Distribution per unit was 2.19 cents, an increase of 9 per cent from 2.01 cents in Q2 last year.
The trust said its better performance was due to organic growth across its portfolio – particularly in Singapore and Vietnam – and contributions from properties acquired in the past 12 months.
Revenue for Q2 ended June 30 rose 13.3 per cent to $46 million, from $40.6 million in Q2 2007. In Singapore, revenue per available unit rose some 30 per cent from last year.
For the first six months of 2008, distributable income rose 36.1 per cent to $27.5 million. Distribution per unit rose 25.6 per cent to 4.52 cents. Revenue for the half-year rose 31.6 per cent to $91.6 million.
ART intends to increase its investment in emerging markets such as China, Vietnam and India, said Chong Kee Hiong, chief executive of the trust’s management team. ‘If you look at the current environment, I would say the opportunities are in emerging markets,’ he said.
Right now, the trust has 50 per cent of its $1.5 billion portfolio in emerging markets. Mr Chong said he wants to increase the proportion to 60-70 per cent in the longer term. ART owns 3,550 apartments in 37 properties across seven countries.
The trust said the global financial turmoil triggered by the sub-prime crisis and tighter credit had some effect on the Asian hospitality industry in the first half of this year.
‘Should these factors persist, there will be further impact on business travel patterns to the markets we operate in, although the group’s geographical diversity and extended stay business model allow it to mitigate these factors,’ it said.
The trust’s units rose two cents to close at $1.12 yesterday.
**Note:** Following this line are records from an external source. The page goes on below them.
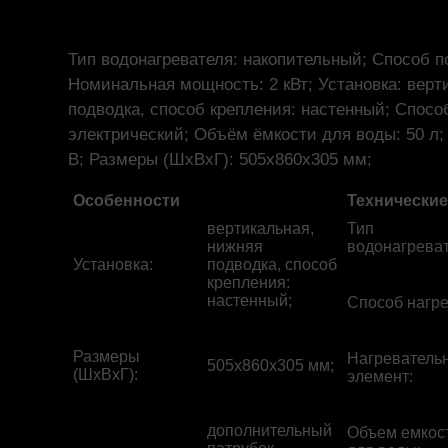
Тип водонагревателя: накопительный; Способ п
Номинальная мощность: 2 кВт; Установка: верт
подводка, способ крепления: настенный; Способ
электрический; Объём ёмкости для воды: 50 л;
В; Размеры (ШхВхГ): 505x860x305 мм;
Особенности
Технические
вертикальная,
Тип
нижняя
водонагрева
Установка
:
подводка, способ
крепления:
настенный;
Способ нагр
Размеры
Нагреватель
505x860x305 мм;
(ШхВхГ)
:
элемент
:
дополнительный
Объем емкос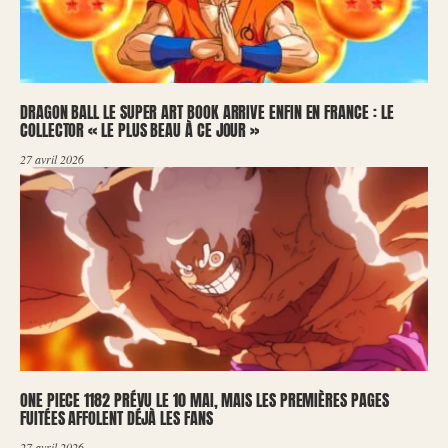
DRAGON BALL LE SUPER ART BOOK ARRIVE ENFIN EN FRANCE : LE
COLLECTOR « LE PLUS BEAU À CE JOUR »
27 avril 2026
ONE PIECE 1182 PRÉVU LE 10 MAI, MAIS LES PREMIÈRES PAGES
FUITÉES AFFOLENT DÉJÀ LES FANS
27 avril 2026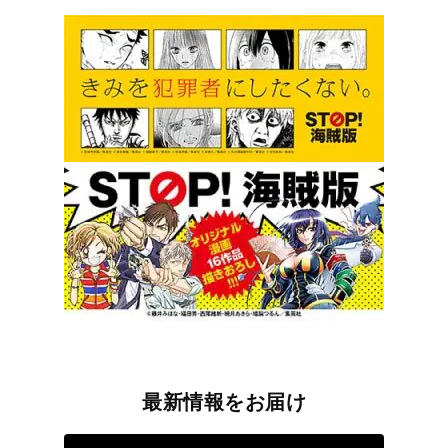
最新情報をお届け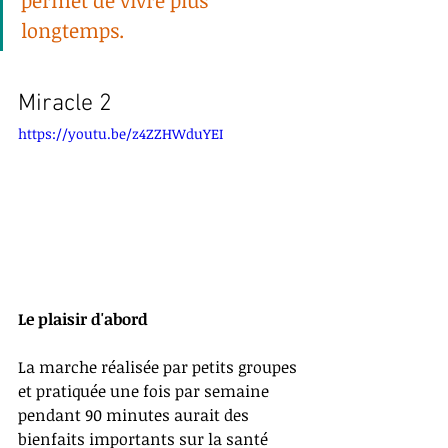
permet de vivre plus 
longtemps.
Miracle 2
https://youtu.be/z4ZZHWduYEI
Le plaisir d'abord
La marche réalisée par petits groupes 
et pratiquée une fois par semaine 
pendant 90 minutes aurait des 
bienfaits importants sur la santé 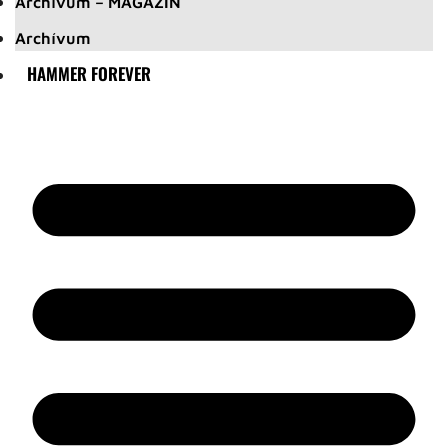
Archívum – MAGAZIN
Archívum
HAMMER FOREVER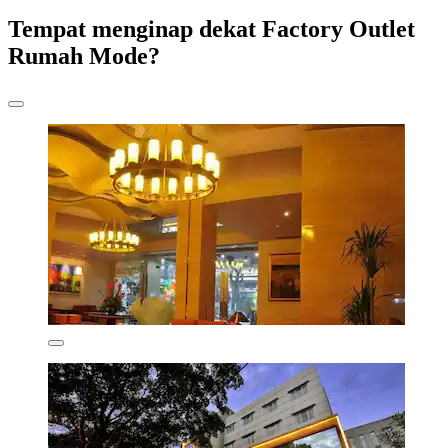
Tempat menginap dekat Factory Outlet
Rumah Mode?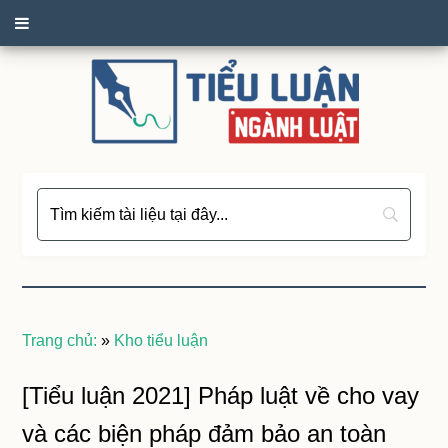
Trang chủ:
»
Kho tiểu luận
[Tiểu luận 2021] Pháp luật về cho vay
và các biện pháp đảm bảo an toàn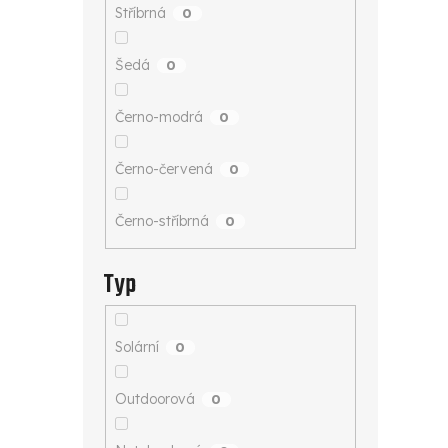
Stříbrná
0
Šedá
0
Černo-modrá
0
Černo-červená
0
Černo-stříbrná
0
Typ
Solární
0
Outdoorová
0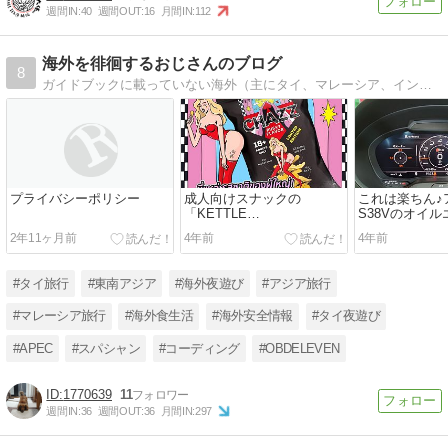
週間IN:
40
週間OUT:
16
月間IN:
112
海外を徘徊するおじさんのブログ
8
ガイドブックに載っていない海外（主にタイ、マレーシア、インドなどアジア）で経験したいろんな情報（生活・遊び・食事・動物など）を主に紹介していきます。 皆さん宜…
プライバシーポリシー
成人向けスナックの
これは楽ちん♪
「KETTLE
S38Vのオイ
CHIPS」“PUS☆Y
交換
2年11ヶ月前
4年前
4年前
FLAVOR”って、どんな味な
ん？
#タイ旅行
#東南アジア
#海外夜遊び
#アジア旅行
#マレーシア旅行
#海外食生活
#海外安全情報
#タイ夜遊び
#APEC
#スパシャン
#コーディング
#OBDELEVEN
1770639
11
週間IN:
36
週間OUT:
36
月間IN:
297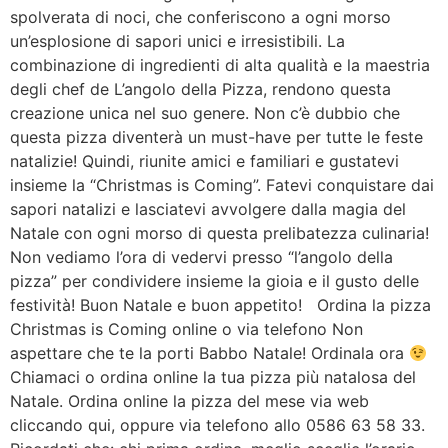
spolverata di noci, che conferiscono a ogni morso
un’esplosione di sapori unici e irresistibili. La
combinazione di ingredienti di alta qualità e la maestria
degli chef de L’angolo della Pizza, rendono questa
creazione unica nel suo genere. Non c’è dubbio che
questa pizza diventerà un must-have per tutte le feste
natalizie! Quindi, riunite amici e familiari e gustatevi
insieme la “Christmas is Coming”. Fatevi conquistare dai
sapori natalizi e lasciatevi avvolgere dalla magia del
Natale con ogni morso di questa prelibatezza culinaria!
Non vediamo l’ora di vedervi presso “l’angolo della
pizza” per condividere insieme la gioia e il gusto delle
festività! Buon Natale e buon appetito! Ordina la pizza
Christmas is Coming online o via telefono Non
aspettare che te la porti Babbo Natale! Ordinala ora
Chiamaci o ordina online la tua pizza più natalosa del
Natale. Ordina online la pizza del mese via web
cliccando qui, oppure via telefono allo 0586 63 58 33.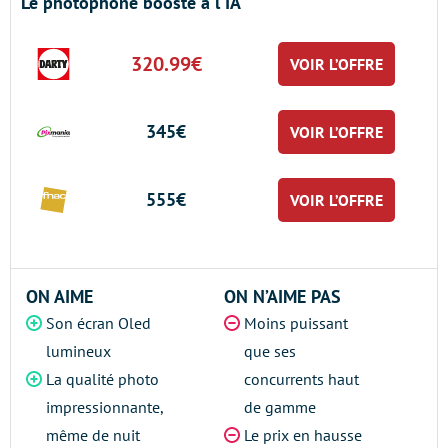
Le photophone boosté à l'IA
320.99€
VOIR L’OFFRE
345€
VOIR L’OFFRE
555€
VOIR L’OFFRE
ON AIME
ON N’AIME PAS
Son écran Oled
Moins puissant
lumineux
que ses
La qualité photo
concurrents haut
impressionnante,
de gamme
même de nuit
Le prix en hausse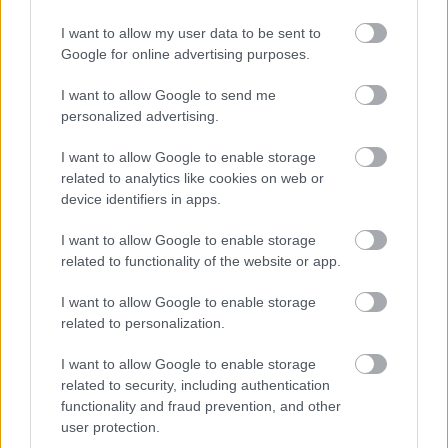
I want to allow my user data to be sent to
Google for online advertising purposes.
I want to allow Google to send me
personalized advertising.
Ominaisuudet
Hinnat
I want to allow Google to enable storage
related to analytics like cookies on web or
Tuki
device identifiers in apps.
Blogi
I want to allow Google to enable storage
Yritys
related to functionality of the website or app.
Vastuullisuus
I want to allow Google to enable storage
Yhteistyöt
related to personalization.
I want to allow Google to enable storage
related to security, including authentication
LISÄPALVELUT
functionality and fraud prevention, and other
user protection.
Verkkolaskutus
The units have shed 22.8 per cent since the start of the year.
FCT – BT
FCT distributable income rises 19% in Q3
Gross revenue up 10% to $20.8m; DPU rises to 1.88 cents
FRASERS Centrepoint Trust (FCT) yesterday reported distributable income of $12.2 million for the third quarter ended June 30, 2008 – an increase of 19 per cent from the year-ago period.
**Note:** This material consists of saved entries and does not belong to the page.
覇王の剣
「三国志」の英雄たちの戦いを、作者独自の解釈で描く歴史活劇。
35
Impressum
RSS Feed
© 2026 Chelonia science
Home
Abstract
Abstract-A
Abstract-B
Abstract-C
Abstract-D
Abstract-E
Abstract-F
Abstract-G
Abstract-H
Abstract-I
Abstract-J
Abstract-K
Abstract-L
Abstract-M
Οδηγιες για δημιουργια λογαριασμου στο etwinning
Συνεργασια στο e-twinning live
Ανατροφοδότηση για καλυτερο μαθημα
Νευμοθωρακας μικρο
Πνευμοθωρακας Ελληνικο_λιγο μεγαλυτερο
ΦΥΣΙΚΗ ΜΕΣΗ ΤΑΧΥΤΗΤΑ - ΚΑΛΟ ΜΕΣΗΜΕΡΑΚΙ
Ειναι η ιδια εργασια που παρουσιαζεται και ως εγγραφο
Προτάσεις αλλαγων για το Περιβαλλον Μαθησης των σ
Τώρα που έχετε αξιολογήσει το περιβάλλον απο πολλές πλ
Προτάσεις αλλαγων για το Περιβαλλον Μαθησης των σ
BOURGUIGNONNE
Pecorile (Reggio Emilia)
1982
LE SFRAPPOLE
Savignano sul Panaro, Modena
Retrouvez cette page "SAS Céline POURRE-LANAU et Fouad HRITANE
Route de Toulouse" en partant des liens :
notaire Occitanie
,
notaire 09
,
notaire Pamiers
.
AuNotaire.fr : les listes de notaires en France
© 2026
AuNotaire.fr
This came on the back of a 10 per cent growth in gross revenue from Q3 2007 to $20.8 million.
Higher portfolio occupancy, strong rental renewals at Causeway Point, and better performance from the post-revamp Anchorpoint drove gross revenue increase.
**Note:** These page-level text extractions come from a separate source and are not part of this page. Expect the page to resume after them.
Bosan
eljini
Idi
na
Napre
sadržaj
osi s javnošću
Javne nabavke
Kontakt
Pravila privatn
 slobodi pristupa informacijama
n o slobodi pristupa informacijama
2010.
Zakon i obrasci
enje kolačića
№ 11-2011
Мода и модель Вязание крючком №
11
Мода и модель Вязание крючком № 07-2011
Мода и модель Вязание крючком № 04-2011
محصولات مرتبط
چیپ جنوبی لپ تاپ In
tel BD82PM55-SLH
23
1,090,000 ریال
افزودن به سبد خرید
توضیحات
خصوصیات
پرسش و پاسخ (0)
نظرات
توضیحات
Distribution per unit (DPU) for the quarter stood at 1.88 cents, 13 per cent higher than in the same period last year.
‘Strong organic growth coupled with the successful revamp of Anchorpoint delivered record distributable income to FCT unitholders for the second consecutive quarter,’ said Christopher Tang, CEO of FCT manager Frasers Centrepoint Asset Management Ltd.
With the completion of enhancement work at Anchorpoint, overall portfolio occupancy improved 2.8 percentage points from a year ago to 95.7 per cent as at June 30.
Anchorpoint enjoyed close to full occupancy and rents rose over 40 per cent, resulting in its gross revenue more than trebling to $1.7 million in Q3.
At Causeway Point, renewed rentals in Q3 2008 were 17 per cent above preceding rates.
‘Unitholders can also look forward to benefiting from the current enhancement work to Northpoint which remains on schedule for completion in June 2009,’ said Mr Tang.
As for Northpoint 2, construction is on schedule and work is in the final stages of completion.
The property is expected to obtain Temporary Occupation Permit by Q4 2008, and could be injected into FCT by the fourth calendar quarter this year or the first calendar quarter next year.
According to FCT, demand for Northpoint 2 is strong and almost all of its net lettable area has been leased or tagged in advanced stages of negotiations.
FCT has a gearing of 29.5 per cent and an A3 corporate rating from Moody’s.
‘Barring any unforeseen circumstances, the manager of FCT expects FCT to benefit from the rental renewals and the proactive asset management activities planned for the rest of the financial year ending 30 September, 2008,’ the trust’s financial statement said.
FCT’s units closed unchanged at $1.15 yesterday.